SPECIFIC
- Take full advantage of chair functions, such as a chair that reclines.
- May use arm rest to facilitate repositioning.
- Make sure chair wheels are locked.
- Friction reducing devices for seated repositioning vary greatly. One way slides, slide sheets, or thin, small slide boards may be appropriate.
- Do NOT push on knees without friction reduction or manually lift a patient up in a chair.
- NEVER use a gait belt to lift, transfer, or catch a patient.
- Caregivers should avoid push or pull forces greater than 20% of their own weight.
- Avoid shearing forces.
- Always be aware of and use stronger side, if appropriate.
GENERAL
- NEVER manually lift patients except under emergency situations such as during an active patient code.
- NEVER catch a falling patient! A caregiver probably cannot stop a patient from falling. Quickly remove obstacles out of the way that may injure the patient’s head.
- Prior to starting task, CONFIRM patient handling equipment, slings, and destination locations (bed, commode, wheelchair, etc.) meet WEIGHT, WIDTH, AND HEIGHT requirements of patient.
- Do not allow patient to lean or pull/grab on caregiver for support in movements.
- Allow and encourage patients to move on their own as much as it is safe to do so.
- Ask patient what steps can be taken to facilitate ease and comfort in their movement and mobility as they typically understand their strengths and weaknesses.
- Avoid shearing forces especially for patients with delicate skin or pressure ulcers.
- Increase ease in inserting slings by using friction reducing device
- If using seated sling, air assisted lateral transfer device or friction reducing device, obtain facility direction for leaving under patient.
- Utilize one way slide cushion as much as possible to minimize repositioning needs in chair.
- During any patient task, under the best of circumstances (no lines, tubes, contractures, etc.), a caregiver may lift no more than 35 pounds of a patient’s weight (body, head, appendages).If tubes, lines and other patient items or conditions influencing patient handling are present, or staff must bend, twist or reach, the permissible lifting weight is decreased. If weight limit is exceeded, assistive devices must be used if possible.
- Conditions likely to affect transfer/repositioning techniques.
- Hip/Knee/Shoulder Replacements
- Respiratory/Cardiac Compromise
- Fractures
- History of Falls
- Wounds Affecting Transfer/Positioning
- Splints/Traction
- Paralysis/Paresis
- Amputation
- Severe Osteoporosis
- Unstable Spine
- Urinary/Fecal Stoma
- Severe Pain/Discomfort
- Severe Edema
- Contractures/Spasms
- Postural Hypotension
- Very Fragile Skin
- Tubes (IV, Chest, etc.)
BARIATRIC
- For patient handling purposes, any patient that weighs more than 300 pounds, or 100 pounds over ideal weight, or who has a BMI or over 40 is considered a patient that increases the risk for caregivers while performing patient handling. Waist circumference is also used to identify bariatric patients. Weight, height, waist diameter, waist circumference should be collected on these patients in order to provide safe care and select appropriate equipment, beds, stretchers, wheelchairs, lifts, and other devices.

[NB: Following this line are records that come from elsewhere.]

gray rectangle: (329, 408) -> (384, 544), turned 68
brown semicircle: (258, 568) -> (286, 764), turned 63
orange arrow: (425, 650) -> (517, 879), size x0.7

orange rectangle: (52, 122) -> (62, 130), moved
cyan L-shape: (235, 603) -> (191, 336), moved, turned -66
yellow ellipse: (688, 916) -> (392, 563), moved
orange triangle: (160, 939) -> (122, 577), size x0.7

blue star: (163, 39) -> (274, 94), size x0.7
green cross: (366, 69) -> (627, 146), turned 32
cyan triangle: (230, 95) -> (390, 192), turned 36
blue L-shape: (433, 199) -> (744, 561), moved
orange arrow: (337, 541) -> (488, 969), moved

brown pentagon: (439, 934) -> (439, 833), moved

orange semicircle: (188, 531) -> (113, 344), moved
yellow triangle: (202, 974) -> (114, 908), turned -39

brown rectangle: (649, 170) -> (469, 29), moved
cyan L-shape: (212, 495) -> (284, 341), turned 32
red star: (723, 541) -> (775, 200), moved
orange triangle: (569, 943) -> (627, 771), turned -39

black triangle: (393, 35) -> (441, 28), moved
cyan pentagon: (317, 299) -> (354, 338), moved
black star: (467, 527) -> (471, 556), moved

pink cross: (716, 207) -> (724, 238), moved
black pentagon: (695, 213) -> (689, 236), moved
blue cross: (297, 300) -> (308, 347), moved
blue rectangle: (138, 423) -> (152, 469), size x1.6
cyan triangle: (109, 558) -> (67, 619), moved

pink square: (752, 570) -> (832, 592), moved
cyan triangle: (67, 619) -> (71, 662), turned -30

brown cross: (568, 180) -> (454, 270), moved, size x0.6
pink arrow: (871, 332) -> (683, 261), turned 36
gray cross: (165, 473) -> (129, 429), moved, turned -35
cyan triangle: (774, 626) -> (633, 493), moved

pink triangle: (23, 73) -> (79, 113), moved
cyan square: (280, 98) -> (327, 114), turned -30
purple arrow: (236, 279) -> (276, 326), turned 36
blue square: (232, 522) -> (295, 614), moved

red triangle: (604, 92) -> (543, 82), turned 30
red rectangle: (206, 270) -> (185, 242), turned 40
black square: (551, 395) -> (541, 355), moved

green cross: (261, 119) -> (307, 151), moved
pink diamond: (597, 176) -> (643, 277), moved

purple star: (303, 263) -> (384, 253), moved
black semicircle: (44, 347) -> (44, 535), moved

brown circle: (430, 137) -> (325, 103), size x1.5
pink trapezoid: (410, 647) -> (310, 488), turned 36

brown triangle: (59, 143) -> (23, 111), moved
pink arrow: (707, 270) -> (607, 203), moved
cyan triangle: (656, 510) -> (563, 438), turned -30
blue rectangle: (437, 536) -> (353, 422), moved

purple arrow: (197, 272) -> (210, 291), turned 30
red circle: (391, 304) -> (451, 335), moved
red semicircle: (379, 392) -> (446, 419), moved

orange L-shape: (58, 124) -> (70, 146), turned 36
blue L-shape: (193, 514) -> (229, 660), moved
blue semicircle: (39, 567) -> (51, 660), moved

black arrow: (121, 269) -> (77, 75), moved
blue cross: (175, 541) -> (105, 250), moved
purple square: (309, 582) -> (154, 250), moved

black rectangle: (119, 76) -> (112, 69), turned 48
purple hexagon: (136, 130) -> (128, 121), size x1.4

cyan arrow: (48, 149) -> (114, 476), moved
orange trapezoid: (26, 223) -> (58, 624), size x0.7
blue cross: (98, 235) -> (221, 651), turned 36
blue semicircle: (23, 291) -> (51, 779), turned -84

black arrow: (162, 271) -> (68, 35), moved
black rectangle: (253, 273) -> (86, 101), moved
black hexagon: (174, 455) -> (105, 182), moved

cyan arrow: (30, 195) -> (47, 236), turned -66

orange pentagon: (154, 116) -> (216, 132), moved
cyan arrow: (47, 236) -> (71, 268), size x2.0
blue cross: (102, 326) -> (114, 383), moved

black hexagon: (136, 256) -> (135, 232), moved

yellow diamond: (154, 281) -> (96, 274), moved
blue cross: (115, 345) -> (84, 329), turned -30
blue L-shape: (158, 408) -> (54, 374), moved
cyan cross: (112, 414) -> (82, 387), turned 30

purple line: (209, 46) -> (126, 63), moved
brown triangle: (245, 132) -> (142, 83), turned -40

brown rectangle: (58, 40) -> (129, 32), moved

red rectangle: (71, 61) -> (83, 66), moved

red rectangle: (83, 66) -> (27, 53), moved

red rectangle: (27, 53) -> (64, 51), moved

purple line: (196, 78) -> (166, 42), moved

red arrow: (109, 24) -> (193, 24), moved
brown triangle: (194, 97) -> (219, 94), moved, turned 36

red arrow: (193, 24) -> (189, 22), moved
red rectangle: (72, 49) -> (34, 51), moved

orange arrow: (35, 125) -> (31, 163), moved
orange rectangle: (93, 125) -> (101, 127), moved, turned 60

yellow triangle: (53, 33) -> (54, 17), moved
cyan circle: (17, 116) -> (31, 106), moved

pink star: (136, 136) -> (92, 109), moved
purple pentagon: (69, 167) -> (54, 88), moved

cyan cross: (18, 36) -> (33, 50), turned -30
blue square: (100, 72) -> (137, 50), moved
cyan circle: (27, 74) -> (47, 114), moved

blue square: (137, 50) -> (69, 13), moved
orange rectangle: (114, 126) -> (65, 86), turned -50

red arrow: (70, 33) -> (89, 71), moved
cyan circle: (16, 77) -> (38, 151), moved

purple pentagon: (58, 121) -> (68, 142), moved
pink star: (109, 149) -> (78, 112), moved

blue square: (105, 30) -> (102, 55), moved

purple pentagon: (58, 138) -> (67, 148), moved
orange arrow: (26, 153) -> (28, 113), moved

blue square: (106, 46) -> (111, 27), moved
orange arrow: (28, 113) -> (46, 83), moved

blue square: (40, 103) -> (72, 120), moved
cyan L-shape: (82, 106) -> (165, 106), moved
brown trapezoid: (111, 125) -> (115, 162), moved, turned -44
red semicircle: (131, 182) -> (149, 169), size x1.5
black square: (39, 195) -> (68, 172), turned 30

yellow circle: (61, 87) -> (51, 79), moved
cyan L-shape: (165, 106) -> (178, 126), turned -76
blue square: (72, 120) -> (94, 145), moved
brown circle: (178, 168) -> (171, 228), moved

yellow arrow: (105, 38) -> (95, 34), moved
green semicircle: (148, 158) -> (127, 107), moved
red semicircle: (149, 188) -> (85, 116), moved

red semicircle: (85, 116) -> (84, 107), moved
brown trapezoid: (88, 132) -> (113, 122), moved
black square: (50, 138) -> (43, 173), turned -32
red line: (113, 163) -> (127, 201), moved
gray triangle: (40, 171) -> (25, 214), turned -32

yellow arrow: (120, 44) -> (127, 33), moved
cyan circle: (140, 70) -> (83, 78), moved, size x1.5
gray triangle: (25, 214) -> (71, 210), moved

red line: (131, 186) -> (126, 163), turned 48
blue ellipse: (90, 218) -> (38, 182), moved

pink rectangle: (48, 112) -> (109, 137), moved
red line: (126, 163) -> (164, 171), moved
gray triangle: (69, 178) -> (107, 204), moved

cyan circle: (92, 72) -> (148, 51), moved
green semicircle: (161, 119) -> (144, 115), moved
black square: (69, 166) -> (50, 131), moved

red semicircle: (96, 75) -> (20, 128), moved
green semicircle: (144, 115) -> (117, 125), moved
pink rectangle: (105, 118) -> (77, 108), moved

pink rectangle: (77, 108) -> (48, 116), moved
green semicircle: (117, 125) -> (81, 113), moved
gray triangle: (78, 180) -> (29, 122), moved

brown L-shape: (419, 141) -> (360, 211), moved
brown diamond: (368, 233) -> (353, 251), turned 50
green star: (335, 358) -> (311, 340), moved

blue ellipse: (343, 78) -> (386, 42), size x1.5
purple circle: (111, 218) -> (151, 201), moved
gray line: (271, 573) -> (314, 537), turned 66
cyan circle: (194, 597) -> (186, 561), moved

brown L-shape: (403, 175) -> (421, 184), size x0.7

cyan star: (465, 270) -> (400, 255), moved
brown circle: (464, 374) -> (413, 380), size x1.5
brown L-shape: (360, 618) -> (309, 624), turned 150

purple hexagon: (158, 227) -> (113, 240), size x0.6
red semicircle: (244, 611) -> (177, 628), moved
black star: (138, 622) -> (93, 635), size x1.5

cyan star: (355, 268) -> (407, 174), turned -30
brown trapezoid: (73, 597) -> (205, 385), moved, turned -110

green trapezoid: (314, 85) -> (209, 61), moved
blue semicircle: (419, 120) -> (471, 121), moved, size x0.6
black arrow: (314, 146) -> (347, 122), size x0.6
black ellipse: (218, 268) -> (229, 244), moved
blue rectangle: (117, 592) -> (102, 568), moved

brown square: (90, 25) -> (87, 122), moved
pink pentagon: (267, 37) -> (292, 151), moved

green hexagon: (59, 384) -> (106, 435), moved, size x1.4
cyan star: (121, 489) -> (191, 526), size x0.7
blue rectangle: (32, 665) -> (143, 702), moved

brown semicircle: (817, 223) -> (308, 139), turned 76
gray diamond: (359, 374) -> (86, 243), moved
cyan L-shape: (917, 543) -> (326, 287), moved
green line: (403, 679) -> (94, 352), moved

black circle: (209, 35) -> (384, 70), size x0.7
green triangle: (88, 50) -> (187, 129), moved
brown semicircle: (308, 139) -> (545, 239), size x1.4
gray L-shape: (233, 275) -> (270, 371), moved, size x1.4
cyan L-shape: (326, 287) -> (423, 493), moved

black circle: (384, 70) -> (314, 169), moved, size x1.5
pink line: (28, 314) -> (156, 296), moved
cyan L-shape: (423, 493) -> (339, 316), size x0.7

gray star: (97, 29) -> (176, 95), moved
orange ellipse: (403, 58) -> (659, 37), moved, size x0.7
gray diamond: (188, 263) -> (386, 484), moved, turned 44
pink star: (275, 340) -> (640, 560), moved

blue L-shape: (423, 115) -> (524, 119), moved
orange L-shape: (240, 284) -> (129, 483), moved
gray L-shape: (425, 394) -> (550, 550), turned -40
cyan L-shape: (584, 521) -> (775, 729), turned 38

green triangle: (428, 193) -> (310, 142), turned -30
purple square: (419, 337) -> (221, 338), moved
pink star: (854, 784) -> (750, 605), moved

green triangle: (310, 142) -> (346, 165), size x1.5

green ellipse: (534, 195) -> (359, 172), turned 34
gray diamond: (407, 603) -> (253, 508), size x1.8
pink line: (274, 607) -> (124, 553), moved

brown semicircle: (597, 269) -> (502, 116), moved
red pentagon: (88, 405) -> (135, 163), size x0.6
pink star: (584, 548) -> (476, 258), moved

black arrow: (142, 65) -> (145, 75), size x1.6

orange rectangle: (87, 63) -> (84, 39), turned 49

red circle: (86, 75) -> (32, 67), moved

- Most bariatric patients are unable to sit upright in seated position due to large abdomen obstructing sitting, so facilitate seating in modified recline for patient comfort and ease in breathing.
- Verify the bariatric chair meets patient’s weight and width at widest part of body, and facilitate ability of patients’ feet to reach the floor for safety and comfort.
- Utilize the seated full body sling that fits the patient’s size to position patient during repositioning of patient in chair. Avoid having patient sit on the sling for prolonged periods in a way that would create pressure points.
- Most bariatric patients require padded slings during positioning in chair.
- Encourage patient to reposition self as much as possible independently.
- Often bariatric patients have swelling and poor circulation in the legs, so consider keeping legs elevated on pillows, using limb sling to reposition legs as needed.
- Bariatric patients require more caregivers. Identify a leader when performing tasks with multiple caregivers in order to synchronize efforts and increase safety.
- A friction reducing device will facilitate insertion and removal of a sling under a bariatric patient.
- Suggest applying a sticker to all bariatric equipment with ‘EC’ (expanded capacity) and the weight capacity of the equipment.
- A multidisciplinary team should problem solve these tasks, communicate to all caregivers, refine as needed and perform consistently.